John Reed, a white American delegate at the Second Congress deprecated nationalist or separatist sentiments among African Americans in his speech before the committee. He minimized the influence of the Garvey movement, and argued that most blacks at the time 'consider themselves first of all Americans’. The policy of 'Negro self-determination in the black belt', emerged out of the Sixth Comintern Congress in 1928.


The 'self-determination in the black belt' thesis was linked in the same resolutions to a call for a black nation, or 'native republic', in South Africa. As in the CPUSA the South African CP endorsed the idea that black liberation had to be framed in terms of state independence and self-determination was vehemently opposed by a majority of the communist leadership. However the new thesis seemed validated by the depth and intensity of white racism in South Africa in the early years of the Depression. A period of sharply escalated oppression of blacks began in 1929, following the re-election of the now more electorally-secure Nationalist Party. The Afrikaner general, J. B. M. Hertzog, won the election on the Nationalists' platform of a 'Black Menace' and after the election his government vigorously pursued a policy of replacing Africans in certain jobs with unemployed. [75]


The demands of native (black) South Africans was dropped in 1948 at the same time that the Stalinists supported the creation of Israel.


The historian Amir Locker-Biletzki wrote: “In all his theorizing, however, Lenin did not account for the establishment of settler colonial societies whose logic of capital and labor at times went beyond the logic of market and surplus value.
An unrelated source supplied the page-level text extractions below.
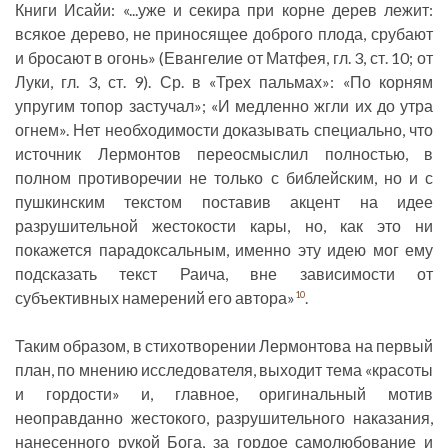
Книги Исайи: «...уже и секира при корне дерев лежит:
всякое дерево, не приносящее доброго плода, срубают
и бросают в огонь» (Евангелие от Матфея, гл. 3, ст. 10; от
Луки, гл. 3, ст. 9). Ср. в «Трех пальмах»: «По корням
упругим топор застучал»; «И медленно жгли их до утра
огнем». Нет необходимости доказывать специально, что
источник Лермонтов переосмыслил полностью, в
полном противоречии не только с библейским, но и с
пушкинским текстом поставив акцент на идее
разрушительной жестокости кары, но, как это ни
покажется парадоксальным, именно эту идею мог ему
подсказать текст Раича, вне зависимости от
субъективных намерений его автора»
.
10
Таким образом, в стихотворении Лермонтова на первый
план, по мнению исследователя, выходит тема «красоты
и гордости» и, главное, оригинальный мотив
неоправданно жестокого, разрушительного наказания,
нанесенного рукой Бога, за гордое самолюбование и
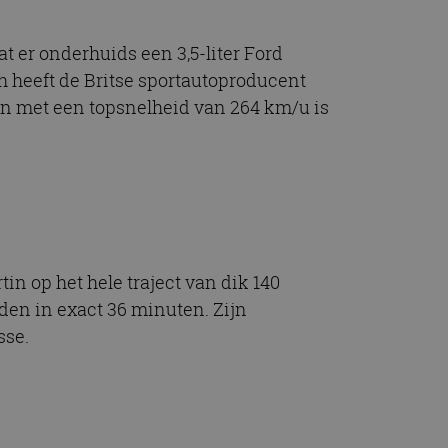
t er onderhuids een 3,5-liter Ford
ch heeft de Britse sportautoproducent
 En met een topsnelheid van 264 km/u is
in op het hele traject van dik 140
den in exact 36 minuten. Zijn
sse.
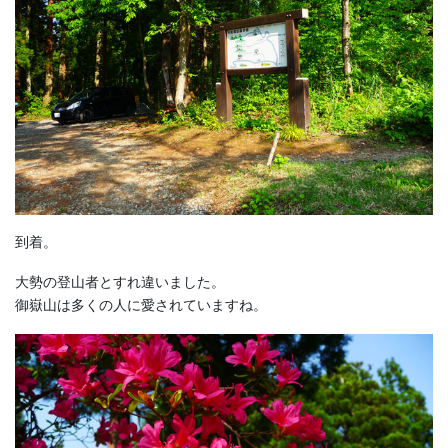
到着。
大勢の登山者とすれ違いました。
御嶽山は多くの人に愛されていますね。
His portrayal of monopoly capitalism left out the reaction of the colonial peoples. Yet this theorizing became the ideological bedrock on which Communist parties in the non-European world, including the Communists in Palestine/Israel based their ideology on. While Palestinian and Jewish Communists both adhered to the ideological concepts formalized by Lenin, there is undoubtedly a difference in their understanding of them. The rhetorical convergence around imperialism enabled the Jewish Communists to perceive the settlers as fighting against imperialism. The Palestinian Communists, on the other hand, were aware of the settler-colonial reality of what was happening in Palestine and understood it as imperialism, or more accurately as settler imperialism. […] the inability of Communism in Palestine to comprehend and represent Palestinian national agency originated from the shared background of many Jewish Communists in Palestine, whose Zionist roots gave rise to an interpretation of Zionism that did not completely negate the Yishuv (i.e. settler colonialism). As for the Arab Palestinian Communists, they remained attached to Leninist anti-imperialism because it allowed them to express their nationalism in what they perceived to be a modern radical way. Thus, both Palestinian and Jewish Communists paradoxically had strong motivations to hold on to an ideology that separated the Yishuv and its Zionist content. [76]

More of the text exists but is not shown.